• **HOW TO COMPLETE THIS TASK**
Report only how many lines of the records contain the word "animatediff".

(Entries taken from a collection)
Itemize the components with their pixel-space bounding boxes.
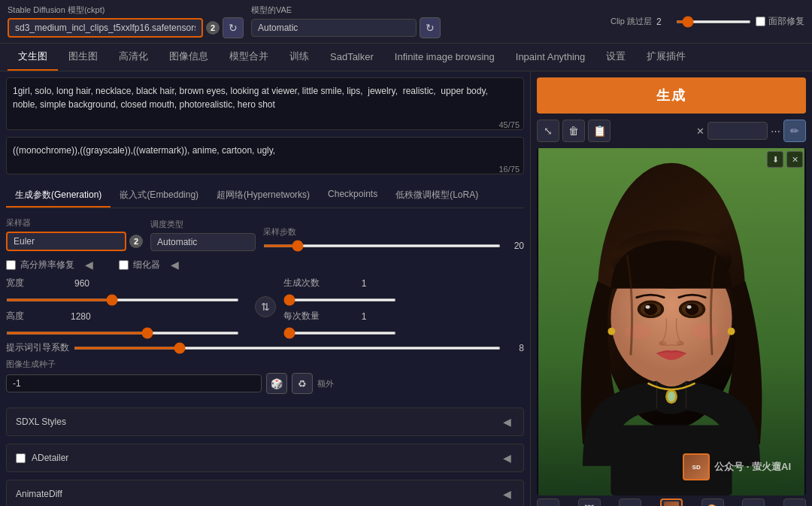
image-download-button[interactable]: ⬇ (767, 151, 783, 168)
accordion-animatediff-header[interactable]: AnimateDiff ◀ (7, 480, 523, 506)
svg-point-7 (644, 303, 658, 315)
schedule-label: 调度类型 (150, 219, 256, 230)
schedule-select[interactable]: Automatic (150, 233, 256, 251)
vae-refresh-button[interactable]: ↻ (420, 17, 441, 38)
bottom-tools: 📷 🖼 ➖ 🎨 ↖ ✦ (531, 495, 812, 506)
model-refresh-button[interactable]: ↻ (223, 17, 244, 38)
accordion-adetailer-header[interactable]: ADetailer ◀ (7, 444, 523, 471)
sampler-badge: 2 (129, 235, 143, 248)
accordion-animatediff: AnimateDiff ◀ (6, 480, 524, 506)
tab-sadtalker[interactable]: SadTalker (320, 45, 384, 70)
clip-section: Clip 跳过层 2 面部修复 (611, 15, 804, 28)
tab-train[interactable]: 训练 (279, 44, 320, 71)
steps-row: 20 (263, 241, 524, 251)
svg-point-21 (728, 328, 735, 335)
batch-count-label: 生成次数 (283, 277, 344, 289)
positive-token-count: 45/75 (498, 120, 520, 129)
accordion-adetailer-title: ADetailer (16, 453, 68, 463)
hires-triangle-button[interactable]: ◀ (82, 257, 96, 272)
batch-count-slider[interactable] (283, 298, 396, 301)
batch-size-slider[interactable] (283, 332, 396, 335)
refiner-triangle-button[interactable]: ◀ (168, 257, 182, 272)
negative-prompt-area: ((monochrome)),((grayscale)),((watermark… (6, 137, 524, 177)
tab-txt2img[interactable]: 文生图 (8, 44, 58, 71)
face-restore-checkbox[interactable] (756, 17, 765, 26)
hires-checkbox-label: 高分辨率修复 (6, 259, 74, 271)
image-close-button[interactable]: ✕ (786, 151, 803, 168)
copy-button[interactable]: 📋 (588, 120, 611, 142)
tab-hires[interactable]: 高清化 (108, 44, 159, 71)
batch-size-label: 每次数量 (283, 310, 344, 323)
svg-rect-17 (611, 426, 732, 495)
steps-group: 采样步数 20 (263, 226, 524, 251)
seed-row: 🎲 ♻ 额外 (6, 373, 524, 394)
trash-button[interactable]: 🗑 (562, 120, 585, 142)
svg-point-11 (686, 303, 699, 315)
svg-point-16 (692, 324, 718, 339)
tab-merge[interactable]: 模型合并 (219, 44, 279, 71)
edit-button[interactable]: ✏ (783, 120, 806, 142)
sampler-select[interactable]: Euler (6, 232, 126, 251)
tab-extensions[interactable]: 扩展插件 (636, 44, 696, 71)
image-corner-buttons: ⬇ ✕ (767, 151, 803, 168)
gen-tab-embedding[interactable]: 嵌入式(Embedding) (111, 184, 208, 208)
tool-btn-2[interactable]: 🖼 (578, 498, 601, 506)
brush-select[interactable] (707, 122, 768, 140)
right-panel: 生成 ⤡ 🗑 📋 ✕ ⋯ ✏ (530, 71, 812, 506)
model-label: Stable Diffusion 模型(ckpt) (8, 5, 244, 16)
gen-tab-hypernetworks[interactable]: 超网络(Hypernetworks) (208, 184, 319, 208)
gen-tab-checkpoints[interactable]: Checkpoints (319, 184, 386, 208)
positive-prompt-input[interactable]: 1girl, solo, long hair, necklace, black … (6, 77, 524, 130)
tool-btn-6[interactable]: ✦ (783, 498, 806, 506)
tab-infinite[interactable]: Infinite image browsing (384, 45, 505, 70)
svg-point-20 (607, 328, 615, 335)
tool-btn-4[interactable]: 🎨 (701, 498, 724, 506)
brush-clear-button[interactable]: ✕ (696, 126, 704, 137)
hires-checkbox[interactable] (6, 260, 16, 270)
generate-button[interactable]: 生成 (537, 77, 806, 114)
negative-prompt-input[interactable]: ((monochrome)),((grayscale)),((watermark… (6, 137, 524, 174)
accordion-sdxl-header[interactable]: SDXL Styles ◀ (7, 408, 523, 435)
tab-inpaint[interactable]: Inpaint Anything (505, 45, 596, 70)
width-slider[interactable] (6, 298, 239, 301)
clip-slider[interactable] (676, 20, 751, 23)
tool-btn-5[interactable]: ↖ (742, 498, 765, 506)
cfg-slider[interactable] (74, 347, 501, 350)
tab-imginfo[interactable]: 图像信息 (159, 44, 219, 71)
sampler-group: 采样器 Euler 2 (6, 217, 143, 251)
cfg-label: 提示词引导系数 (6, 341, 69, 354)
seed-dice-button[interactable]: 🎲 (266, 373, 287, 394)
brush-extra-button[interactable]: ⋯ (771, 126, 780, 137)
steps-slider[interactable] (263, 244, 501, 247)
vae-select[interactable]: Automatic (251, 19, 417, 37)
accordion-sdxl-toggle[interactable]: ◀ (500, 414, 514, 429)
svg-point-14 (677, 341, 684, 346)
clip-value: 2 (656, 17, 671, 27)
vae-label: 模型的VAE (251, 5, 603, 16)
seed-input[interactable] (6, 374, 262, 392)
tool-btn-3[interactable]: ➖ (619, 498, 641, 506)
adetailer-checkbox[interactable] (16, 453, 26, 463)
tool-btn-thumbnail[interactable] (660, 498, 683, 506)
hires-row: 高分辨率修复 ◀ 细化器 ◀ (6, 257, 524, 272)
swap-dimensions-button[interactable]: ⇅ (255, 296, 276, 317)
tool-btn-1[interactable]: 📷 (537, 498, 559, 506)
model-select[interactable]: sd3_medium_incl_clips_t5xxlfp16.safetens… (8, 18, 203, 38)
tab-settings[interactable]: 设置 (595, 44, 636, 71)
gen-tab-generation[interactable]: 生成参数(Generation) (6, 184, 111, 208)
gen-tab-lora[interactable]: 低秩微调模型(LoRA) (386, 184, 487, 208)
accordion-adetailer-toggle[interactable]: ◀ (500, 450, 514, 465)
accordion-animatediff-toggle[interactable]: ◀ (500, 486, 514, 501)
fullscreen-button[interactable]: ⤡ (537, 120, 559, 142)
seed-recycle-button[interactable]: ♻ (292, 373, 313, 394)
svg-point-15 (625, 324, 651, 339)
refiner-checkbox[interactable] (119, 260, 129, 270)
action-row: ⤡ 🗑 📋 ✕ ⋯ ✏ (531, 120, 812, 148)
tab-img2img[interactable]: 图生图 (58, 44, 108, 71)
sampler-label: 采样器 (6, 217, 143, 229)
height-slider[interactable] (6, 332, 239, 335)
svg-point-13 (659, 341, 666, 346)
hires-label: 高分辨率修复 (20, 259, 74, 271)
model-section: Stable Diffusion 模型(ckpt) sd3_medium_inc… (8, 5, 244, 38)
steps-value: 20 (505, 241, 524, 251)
---
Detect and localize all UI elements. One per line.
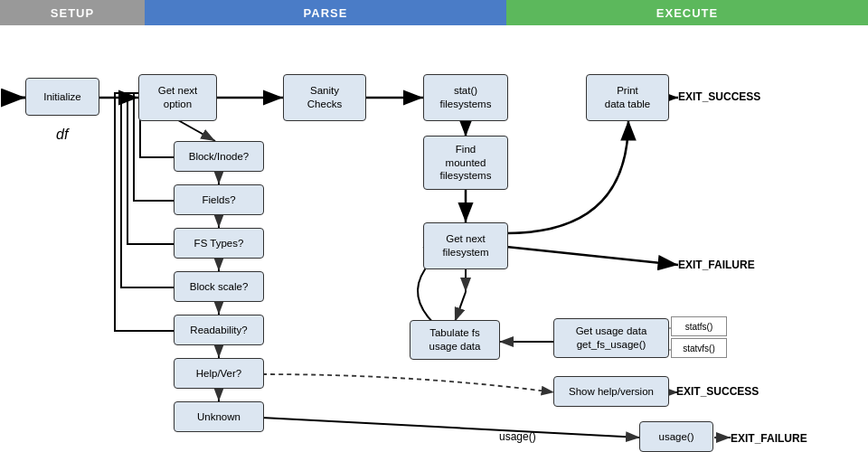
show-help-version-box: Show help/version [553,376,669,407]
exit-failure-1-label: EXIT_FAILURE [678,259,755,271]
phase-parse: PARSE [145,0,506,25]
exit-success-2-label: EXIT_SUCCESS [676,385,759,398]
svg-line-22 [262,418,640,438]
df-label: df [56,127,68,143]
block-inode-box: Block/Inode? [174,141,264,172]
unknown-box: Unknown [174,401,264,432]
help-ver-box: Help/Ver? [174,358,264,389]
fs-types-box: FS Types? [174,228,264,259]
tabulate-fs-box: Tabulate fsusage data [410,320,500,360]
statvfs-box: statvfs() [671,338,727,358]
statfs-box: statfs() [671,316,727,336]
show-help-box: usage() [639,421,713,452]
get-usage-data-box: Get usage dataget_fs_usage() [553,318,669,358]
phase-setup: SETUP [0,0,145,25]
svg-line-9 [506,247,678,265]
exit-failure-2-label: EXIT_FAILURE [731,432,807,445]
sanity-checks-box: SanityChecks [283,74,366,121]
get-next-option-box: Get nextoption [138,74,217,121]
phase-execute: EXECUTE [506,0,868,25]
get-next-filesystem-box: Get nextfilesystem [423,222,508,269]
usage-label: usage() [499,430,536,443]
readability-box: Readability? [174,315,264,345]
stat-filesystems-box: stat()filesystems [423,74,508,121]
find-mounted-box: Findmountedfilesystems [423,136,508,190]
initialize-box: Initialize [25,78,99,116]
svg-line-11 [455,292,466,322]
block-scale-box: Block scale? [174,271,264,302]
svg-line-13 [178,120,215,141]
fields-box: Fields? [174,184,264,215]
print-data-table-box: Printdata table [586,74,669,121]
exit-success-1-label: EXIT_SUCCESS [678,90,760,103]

• **RESULT OF THE EXERCISE**
3